労務管理をはじめとして、会社の経営には各種の法律が数多く関係しています。違法なオペレーションが放置されると、会社に対する損害賠償請求・行政処分や行政指導・刑事罰などのリスクが生じてしまいます。

会社が法的なペナルティを受けることによって生じる経済的・社会的・時間的なコストを回避するためにも、定期的に弁護士に依頼をして、社内オペレーションについてリーガルチェックをしてもらうことをお勧めいたします。

特に企業が新しいビジネスに着手する場合には、ビジネスの実現可能性や許認可等のチェックにつき、弁護士のリーガルチェックを受けることが必須となります。また、法改正への対応は企業において見落とされがちであるため、弁護士に対応の必要がないかを定期的に確認するとよいでしょう。

内部通報制度を整備する

社内で違法行為を発見した場合、内部通報用に社内窓口・社外窓口を設けておけば、従業員が通報しやすくなります。内部通報窓口に通報した従業員を不利益に取り扱うことは法的に禁止されているので(公益通報者保護法3条~5条)、従業員としても抵抗感なく通報できる可能性が高いでしょう。

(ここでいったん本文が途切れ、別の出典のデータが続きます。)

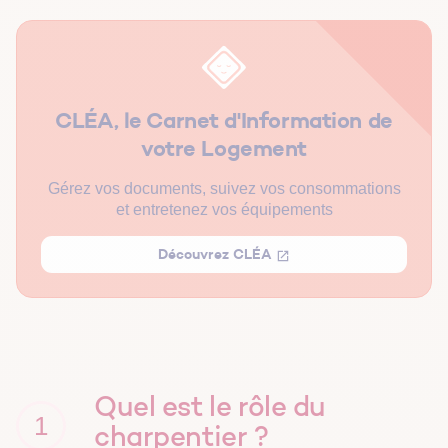
Comment bien le sélectionner ?
CLÉA, le Carnet d'Information de
votre Logement
Gérez vos documents, suivez vos consommations
et entretenez vos équipements
Découvrez CLÉA
Quel est le rôle du
1
charpentier ?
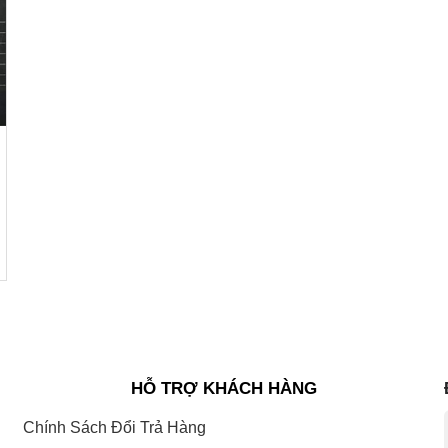
HỖ TRỢ KHÁCH HÀNG
Chính Sách Đổi Trả Hàng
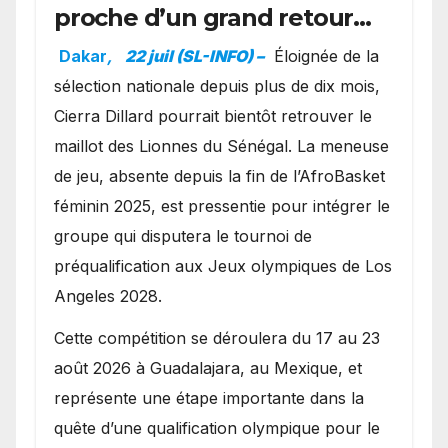
proche d’un grand retour
avec les Lionnes ?
Dakar
,
22 juil (SL-INFO) –
Éloignée de la
sélection nationale depuis plus de dix mois,
Cierra Dillard pourrait bientôt retrouver le
maillot des Lionnes du Sénégal. La meneuse
de jeu, absente depuis la fin de l’AfroBasket
féminin 2025, est pressentie pour intégrer le
groupe qui disputera le tournoi de
préqualification aux Jeux olympiques de Los
Angeles 2028.
Cette compétition se déroulera du 17 au 23
août 2026 à Guadalajara, au Mexique, et
représente une étape importante dans la
quête d’une qualification olympique pour le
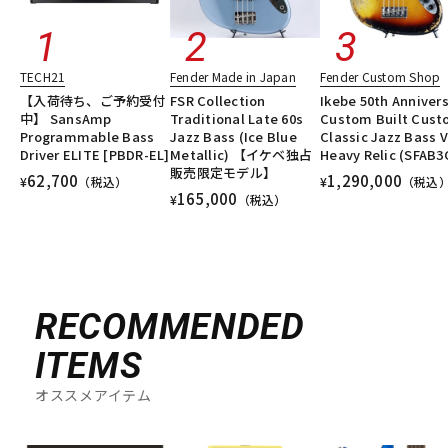
TECH21
Fender Made in Japan
Fender Custom Shop
【入荷待ち、ご予約受付
FSR Collection
Ikebe 50th Anniver
中】 SansAmp
Traditional Late 60s
Custom Built Cus
Programmable Bass
Jazz Bass (Ice Blue
Classic Jazz Bass V
Driver ELITE [PBDR-EL]
Metallic) 【イケベ独占
Heavy Relic (SFAB3
販売限定モデル】
62,700
1,290,000
¥
（税込）
¥
（税込
165,000
¥
（税込）
RECOMMENDED
ITEMS
オススメアイテム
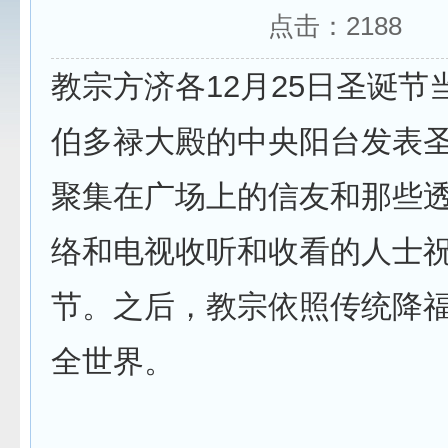
点击：
2188
教宗方济各12月25日圣诞节
伯多禄大殿的中央阳台发表
聚集在广场上的信友和那些
络和电视收听和收看的人士
节。之后，教宗依照传统降
全世界。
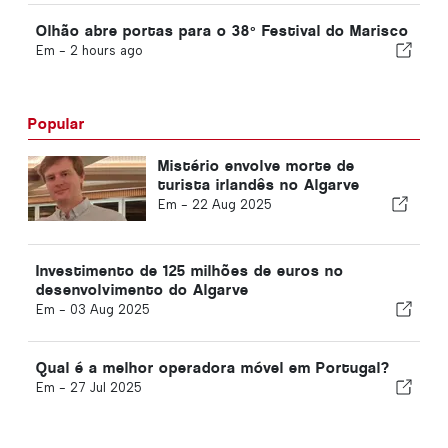
Olhão abre portas para o 38º Festival do Marisco
Em -
2 hours ago
Popular
Mistério envolve morte de
turista irlandês no Algarve
Em -
22 Aug 2025
Investimento de 125 milhões de euros no
desenvolvimento do Algarve
Em -
03 Aug 2025
Qual é a melhor operadora móvel em Portugal?
Em -
27 Jul 2025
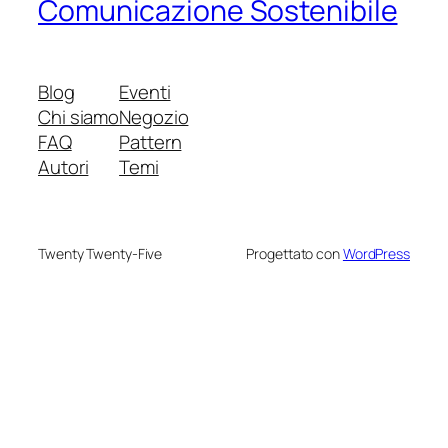
Comunicazione Sostenibile
Blog
Eventi
Chi siamo
Negozio
FAQ
Pattern
Autori
Temi
Twenty Twenty-Five
Progettato con
WordPress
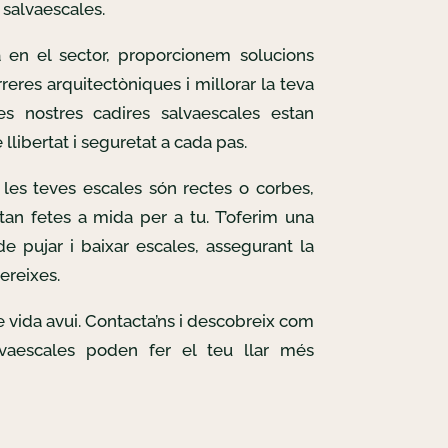
salvaescales.
 en el sector, proporcionem solucions
reres arquitectòniques i millorar la teva
Les nostres cadires salvaescales estan
llibertat i seguretat a cada pas.
les teves escales són rectes o corbes,
tan fetes a mida per a tu. T’oferim una
e pujar i baixar escales, assegurant la
ereixes.
de vida avui. Contacta’ns i descobreix com
lvaescales poden fer el teu llar més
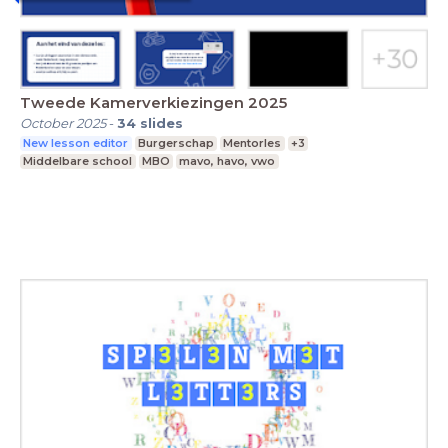
Tweede Kamerverkiezingen 2025
October 2025
-
34
slides
New lesson editor
Burgerschap
Mentorles
+3
Middelbare school
MBO
mavo, havo, vwo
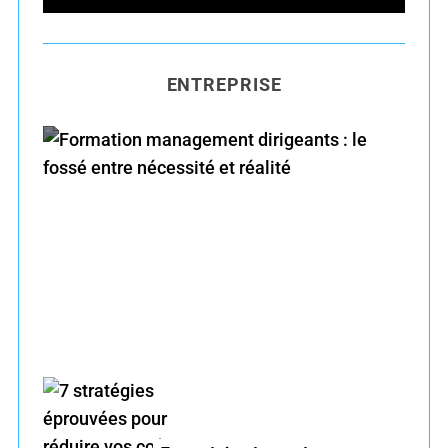
e
E
A
R
a
C
H
r
ENTREPRISE
c
h
f
o
r
Formation management dirigeants : le fossé
:
entre nécessité et réalité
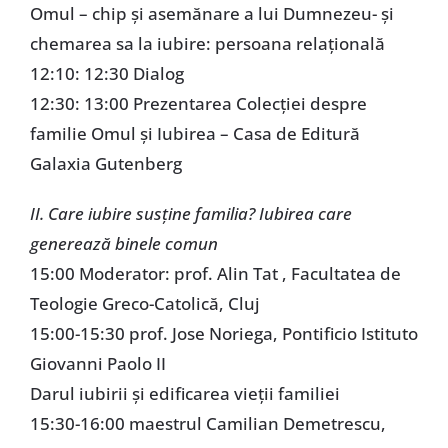
Omul – chip şi asemănare a lui Dumnezeu- şi
chemarea sa la iubire: persoana relaţională
12:10: 12:30 Dialog
12:30: 13:00 Prezentarea Colecţiei despre
familie Omul şi Iubirea – Casa de Editură
Galaxia Gutenberg
II. Care iubire susţine familia? Iubirea care
generează binele comun
15:00 Moderator: prof. Alin Tat , Facultatea de
Teologie Greco-Catolică, Cluj
15:00-15:30 prof. Jose Noriega, Pontificio Istituto
Giovanni Paolo II
Darul iubirii şi edificarea vieţii familiei
15:30-16:00 maestrul Camilian Demetrescu,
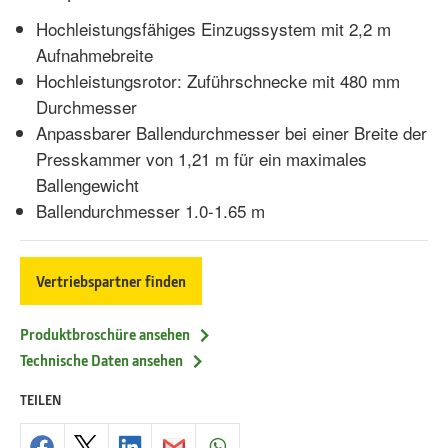
Hochleistungsfähiges Einzugssystem mit 2,2 m
Aufnahmebreite
Hochleistungsrotor: Zuführschnecke mit 480 mm
Durchmesser
Anpassbarer Ballendurchmesser bei einer Breite der
Presskammer von 1,21 m für ein maximales
Ballengewicht
Ballendurchmesser 1.0-1.65 m
Vertriebspartner finden
Produktbroschüre ansehen
Technische Daten ansehen
TEILEN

なお社外窓口を設置する際には、会社からの独立性が高い、コンプライアンスに関する知見を有する専門家に依頼するのがよいでしょう。この点弁護士は、独立性・法的専門性・法律上の秘密保持義務といった適正を備えており、内部通報制度の社外窓口担当者として適任といえます。

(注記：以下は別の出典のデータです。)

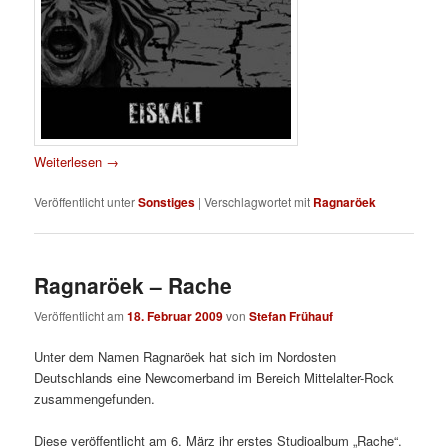
Weiterlesen
→
Veröffentlicht unter
Sonstiges
|
Verschlagwortet mit
Ragnaröek
Ragnaröek – Rache
Veröffentlicht am
18. Februar 2009
von
Stefan Frühauf
Unter dem Namen Ragnaröek hat sich im Nordosten
Deutschlands eine Newcomerband im Bereich Mittelalter-Rock
zusammengefunden.
Diese veröffentlicht am 6. März ihr erstes Studioalbum „Rache“.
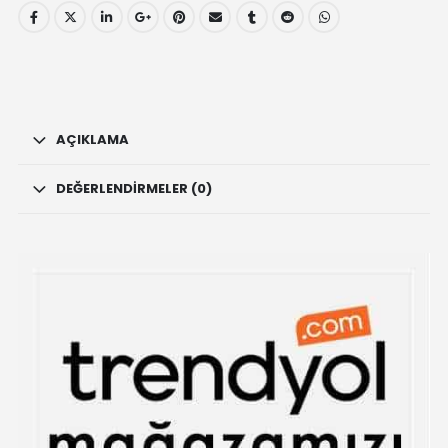
Kokulu
20
Çubuk
Tütsü
quantity
AÇIKLAMA
DEĞERLENDIRMELER (0)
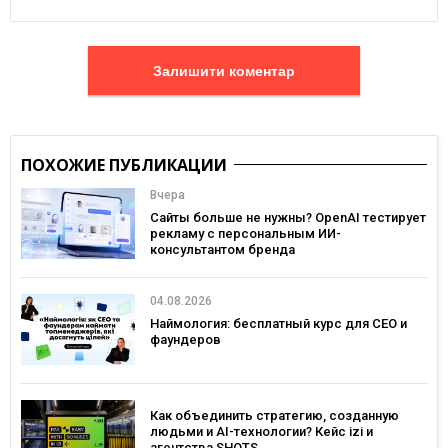
Залишити коментар
ПОХОЖИЕ ПУБЛИКАЦИИ
Вчера
Сайты больше не нужны? OpenAI тестирует
рекламу с персональным ИИ-
консультантом бренда
04.08.2026
Наймология: бесплатный курс для CEO и
фаундеров
Как объединить стратегию, созданную
людьми и AI-технологии? Кейс izi и
агентства SHOTS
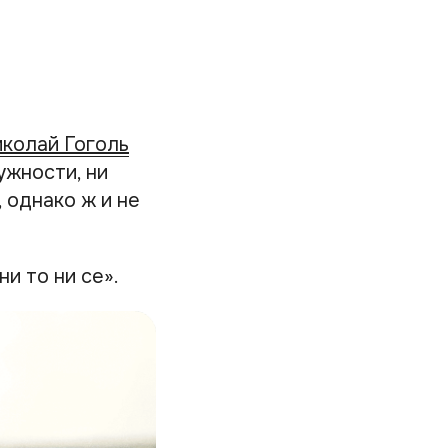
колай Гоголь
ужности, ни
 однако ж и не
и то ни се».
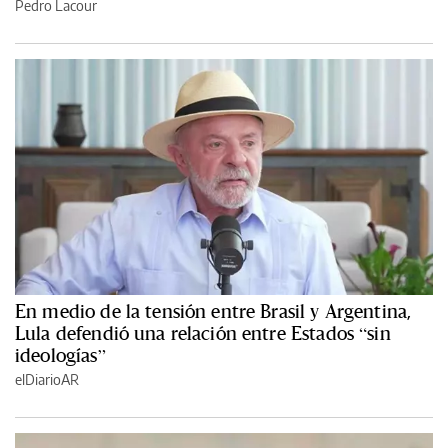
Pedro Lacour
En medio de la tensión entre Brasil y Argentina,
Lula defendió una relación entre Estados “sin
ideologías”
elDiarioAR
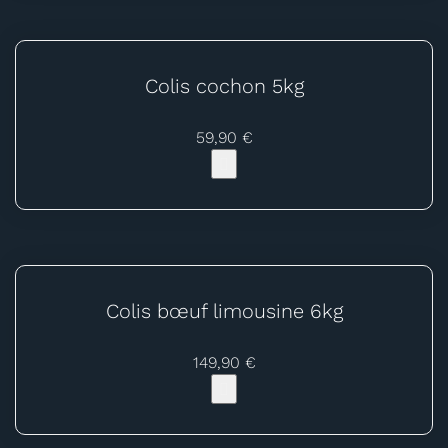
Colis cochon 5kg
59,90 €
Colis bœuf limousine 6kg
149,90 €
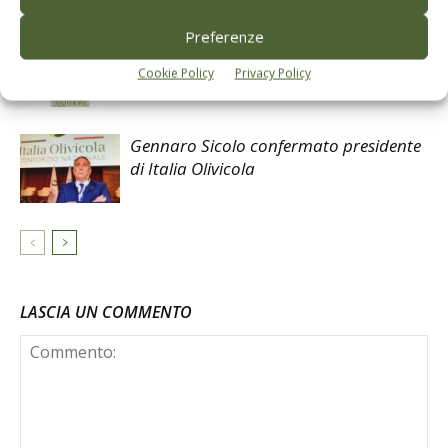
Preferenze
Mastro d’Oro 2026, il frantoiano al
centro della filiera dell’olio evo
Cookie Policy
Privacy Policy
Gennaro Sicolo confermato presidente
di Italia Olivicola
LASCIA UN COMMENTO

コンプライアンス強化の観点から経営陣が留意すべきことsection 04

コンプライアンス強化を全社的に行うためには、やはり経営陣自身の意識付けと、取締役会における意思決定プロセスの整備をきちんと行うことが大切です。現代の潮流に合わせた必要十分なコンプライアンス強化を実現するには、経営陣は以下のポイントに留意して対応するとよいでしょう。

現場とのコミュニケーションをきちんととる

現場レベルで発生するコンプライアンス違反の芽を摘むためには、経営陣が現場の情報を適切に吸い上げる必要があります。しかし、現場担当者の立場としては、経営陣に対して問題点を報告しにくいという心理的な壁を感じてしまう可能性もあるでしょう。

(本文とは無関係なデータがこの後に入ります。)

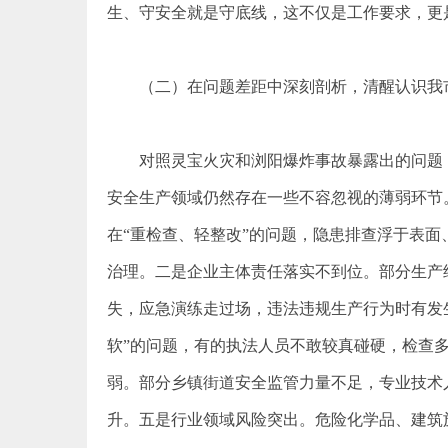
生、
守安全
就是守底线，这不仅是工作要求，更
（二）在问题差距中深刻剖析，清醒认识我
对照灵宝火灾和浏阳爆炸事故暴露出的问题
安全生产领域仍然存在一些不容忽视的薄弱环节
在“重检查、轻整改”的问题，隐患排查浮于表
治理。二是企业主体责任落实不到位。部分生产
失，应急演练走过场，违法违规生产行为时有发
软”的问题，有的执法人员不敢较真碰硬，检查
弱。部分乡镇街道安全监管力量不足，专业技术
升。五是行业领域风险突出。危险化学品、建筑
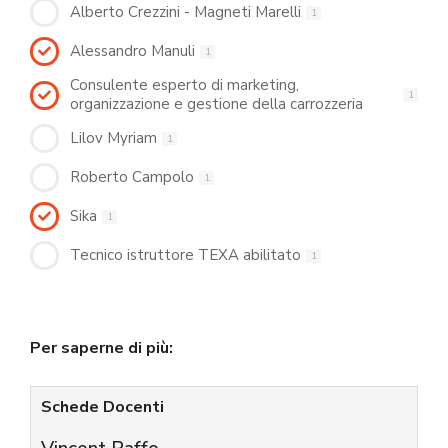
Alberto Crezzini - Magneti Marelli
1
Alessandro Manuli
1
Consulente esperto di marketing,
1
organizzazione e gestione della carrozzeria
Lilov Myriam
1
Roberto Campolo
1
Sika
1
Tecnico istruttore TEXA abilitato
1
Per saperne di più:
Schede Docenti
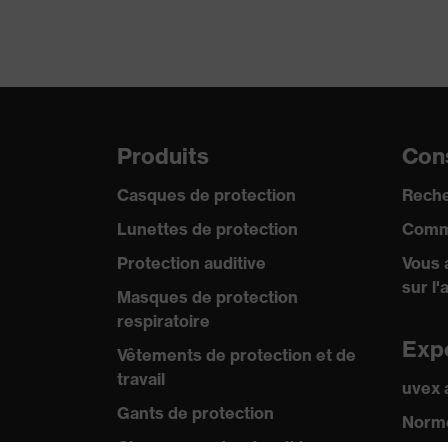
Embout de protection
Produits
Cons
Casques de protection
Reche
Lunettes de protection
Comm
Protection auditive
Vous 
sur l'
Masques de protection
respiratoire
Exp
Vêtements de protection et de
travail
uvex
Gants de protection
Norme
Chaussures de sécurité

そのため、中核的な経営陣が現場担当者との間で積極的にコミュニケーションをとるなどして、現場でコンプライアンス違反が起こっていないかについて情報収集をすることが大切です。

取締役相互の監視を強化する

コンプライアンス違反の典型例として、取締役が権限を悪用して、違法行為を働くケースがよく見られます。

内部通報制度などを活用して、現場レベルから情報を吸い上げることも有効ですが、同時に取締役相互間での監視もきちんと機能させる必要があります。規模の大きな会社では、取締役間で業務分担が行われているのが通常でしょう。

しかしその場合でも、各取締役は自分の担当外の分野にも関心を持って資料を確認し、取締役会において積極的に質問をするなどの対応が求められます

さらに前述のとおり、会社からの独立性が高い社外取締役を招聘すれば、取締役相互間の監視を強化する効果が期待できます。

重要事項は取締役会で決定する

取締役会設置会社では、原則として会社の業務執行の決定は取締役会が行います(会社法362条2項1号)。

しかし、一部の専権事項(同条4項)を除けば、代表取締役その他の取締役に対して業務執行の決定を委任することが可能とされています。経営判断の機動性の観点からは、取締役に対して業務執行の決定を委任することには一定の合理性があるでしょう。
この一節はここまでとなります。